Records for processing ->

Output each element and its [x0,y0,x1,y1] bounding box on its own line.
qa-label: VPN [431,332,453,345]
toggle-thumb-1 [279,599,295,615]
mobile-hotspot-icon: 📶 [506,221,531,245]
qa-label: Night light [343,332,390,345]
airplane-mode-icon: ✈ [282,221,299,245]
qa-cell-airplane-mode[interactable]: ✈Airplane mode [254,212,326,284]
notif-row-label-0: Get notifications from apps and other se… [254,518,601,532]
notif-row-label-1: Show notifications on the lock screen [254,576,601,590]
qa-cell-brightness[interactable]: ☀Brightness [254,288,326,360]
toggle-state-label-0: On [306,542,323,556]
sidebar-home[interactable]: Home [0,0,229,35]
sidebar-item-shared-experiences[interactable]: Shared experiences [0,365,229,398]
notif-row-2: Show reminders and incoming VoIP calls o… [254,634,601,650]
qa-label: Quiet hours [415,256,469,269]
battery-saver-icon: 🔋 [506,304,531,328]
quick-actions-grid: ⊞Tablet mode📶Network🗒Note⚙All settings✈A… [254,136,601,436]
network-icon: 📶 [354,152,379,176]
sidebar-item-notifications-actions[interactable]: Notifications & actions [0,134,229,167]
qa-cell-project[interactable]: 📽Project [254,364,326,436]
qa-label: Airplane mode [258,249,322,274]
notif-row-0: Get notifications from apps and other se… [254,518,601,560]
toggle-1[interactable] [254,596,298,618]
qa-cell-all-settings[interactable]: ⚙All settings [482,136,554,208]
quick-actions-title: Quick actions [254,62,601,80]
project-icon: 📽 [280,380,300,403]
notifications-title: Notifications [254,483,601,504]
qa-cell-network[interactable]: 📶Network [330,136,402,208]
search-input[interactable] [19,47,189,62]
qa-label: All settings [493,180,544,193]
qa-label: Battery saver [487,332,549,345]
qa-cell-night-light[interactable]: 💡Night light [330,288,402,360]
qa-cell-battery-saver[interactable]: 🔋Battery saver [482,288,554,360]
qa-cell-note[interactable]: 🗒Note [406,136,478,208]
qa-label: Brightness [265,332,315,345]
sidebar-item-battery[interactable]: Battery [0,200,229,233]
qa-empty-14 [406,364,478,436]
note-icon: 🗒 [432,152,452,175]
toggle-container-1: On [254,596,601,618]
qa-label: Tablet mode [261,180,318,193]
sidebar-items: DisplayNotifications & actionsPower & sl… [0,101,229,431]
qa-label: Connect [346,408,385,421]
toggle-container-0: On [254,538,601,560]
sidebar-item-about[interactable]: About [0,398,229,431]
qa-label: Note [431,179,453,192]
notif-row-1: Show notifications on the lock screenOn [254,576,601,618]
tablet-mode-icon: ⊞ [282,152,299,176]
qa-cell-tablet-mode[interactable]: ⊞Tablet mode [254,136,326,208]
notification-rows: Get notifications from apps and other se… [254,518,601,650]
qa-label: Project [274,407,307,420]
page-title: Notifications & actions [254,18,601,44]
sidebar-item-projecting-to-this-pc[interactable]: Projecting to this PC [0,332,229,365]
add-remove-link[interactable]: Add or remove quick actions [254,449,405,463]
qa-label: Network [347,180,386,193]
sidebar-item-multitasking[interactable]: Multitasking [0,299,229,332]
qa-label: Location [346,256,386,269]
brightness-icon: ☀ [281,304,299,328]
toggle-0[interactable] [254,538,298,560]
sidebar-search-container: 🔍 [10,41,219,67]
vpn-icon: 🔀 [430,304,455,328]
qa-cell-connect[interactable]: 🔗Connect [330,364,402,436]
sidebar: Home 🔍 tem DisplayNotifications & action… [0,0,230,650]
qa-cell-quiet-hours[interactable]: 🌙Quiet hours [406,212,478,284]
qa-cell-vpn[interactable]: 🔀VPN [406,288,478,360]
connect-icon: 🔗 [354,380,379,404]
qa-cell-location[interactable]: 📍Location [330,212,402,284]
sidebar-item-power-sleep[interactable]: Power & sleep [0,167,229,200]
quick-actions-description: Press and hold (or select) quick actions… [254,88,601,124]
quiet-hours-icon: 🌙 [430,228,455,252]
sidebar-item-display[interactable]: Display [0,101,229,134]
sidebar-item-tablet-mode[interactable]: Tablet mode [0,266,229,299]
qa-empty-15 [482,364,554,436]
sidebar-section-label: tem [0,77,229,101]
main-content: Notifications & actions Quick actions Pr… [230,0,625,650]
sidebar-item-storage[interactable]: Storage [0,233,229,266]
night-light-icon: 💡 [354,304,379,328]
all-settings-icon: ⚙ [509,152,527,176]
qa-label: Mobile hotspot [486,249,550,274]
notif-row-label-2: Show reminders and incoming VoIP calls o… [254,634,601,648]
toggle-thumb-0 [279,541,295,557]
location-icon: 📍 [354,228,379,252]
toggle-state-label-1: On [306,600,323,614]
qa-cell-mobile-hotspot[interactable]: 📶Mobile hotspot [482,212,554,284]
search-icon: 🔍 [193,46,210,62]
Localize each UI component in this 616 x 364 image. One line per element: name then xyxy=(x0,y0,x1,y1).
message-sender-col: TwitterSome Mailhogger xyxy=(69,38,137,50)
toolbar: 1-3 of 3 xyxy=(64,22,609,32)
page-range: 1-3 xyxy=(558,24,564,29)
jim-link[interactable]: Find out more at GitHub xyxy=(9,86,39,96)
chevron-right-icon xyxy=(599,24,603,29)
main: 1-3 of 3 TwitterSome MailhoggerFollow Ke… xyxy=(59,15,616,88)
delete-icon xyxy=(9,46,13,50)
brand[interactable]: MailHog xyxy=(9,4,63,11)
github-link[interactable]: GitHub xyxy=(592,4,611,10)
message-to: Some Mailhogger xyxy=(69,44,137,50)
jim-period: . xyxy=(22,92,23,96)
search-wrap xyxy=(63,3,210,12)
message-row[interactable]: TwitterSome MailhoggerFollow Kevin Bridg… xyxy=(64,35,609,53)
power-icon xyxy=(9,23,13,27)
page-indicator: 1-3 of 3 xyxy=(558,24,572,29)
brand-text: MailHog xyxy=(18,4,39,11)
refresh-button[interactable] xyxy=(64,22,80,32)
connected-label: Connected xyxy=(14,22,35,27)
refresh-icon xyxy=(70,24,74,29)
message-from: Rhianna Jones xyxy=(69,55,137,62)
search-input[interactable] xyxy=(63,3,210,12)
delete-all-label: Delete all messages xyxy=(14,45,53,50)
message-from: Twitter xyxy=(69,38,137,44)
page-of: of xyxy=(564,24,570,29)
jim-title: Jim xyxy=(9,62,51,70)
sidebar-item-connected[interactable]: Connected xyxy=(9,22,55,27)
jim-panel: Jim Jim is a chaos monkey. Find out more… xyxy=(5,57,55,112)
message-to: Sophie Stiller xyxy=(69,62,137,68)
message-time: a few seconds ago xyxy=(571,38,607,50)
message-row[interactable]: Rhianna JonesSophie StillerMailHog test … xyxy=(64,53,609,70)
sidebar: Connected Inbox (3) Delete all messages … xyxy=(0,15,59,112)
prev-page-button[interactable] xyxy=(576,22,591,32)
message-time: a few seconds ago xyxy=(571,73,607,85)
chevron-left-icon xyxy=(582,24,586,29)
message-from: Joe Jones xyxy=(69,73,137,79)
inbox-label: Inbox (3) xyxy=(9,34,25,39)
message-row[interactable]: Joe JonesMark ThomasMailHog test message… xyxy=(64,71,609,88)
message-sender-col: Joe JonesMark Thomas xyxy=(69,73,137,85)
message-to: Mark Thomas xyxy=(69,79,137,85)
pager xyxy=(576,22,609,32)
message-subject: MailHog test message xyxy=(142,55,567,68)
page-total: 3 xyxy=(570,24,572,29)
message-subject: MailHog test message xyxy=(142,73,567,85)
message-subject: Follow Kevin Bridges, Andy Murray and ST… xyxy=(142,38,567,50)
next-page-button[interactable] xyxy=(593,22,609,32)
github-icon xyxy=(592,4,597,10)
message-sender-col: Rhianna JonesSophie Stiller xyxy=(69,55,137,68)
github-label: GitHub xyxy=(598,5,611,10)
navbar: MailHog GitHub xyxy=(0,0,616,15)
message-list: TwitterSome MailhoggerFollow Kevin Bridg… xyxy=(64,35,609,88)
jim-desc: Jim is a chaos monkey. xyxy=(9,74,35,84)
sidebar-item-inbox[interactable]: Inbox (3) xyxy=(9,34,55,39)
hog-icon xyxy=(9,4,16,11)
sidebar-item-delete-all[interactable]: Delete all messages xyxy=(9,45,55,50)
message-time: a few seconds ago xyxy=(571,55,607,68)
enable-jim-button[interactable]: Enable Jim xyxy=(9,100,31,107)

Work order -> From the material above, copy every line where the word "apps" is found.

Answer to this exercise ->
notif-row-label-0: Get notifications from apps and other se… [254,518,601,532]
notif-row-0: Get notifications from apps and other se… [254,518,601,560]
notification-rows: Get notifications from apps and other se… [254,518,601,650]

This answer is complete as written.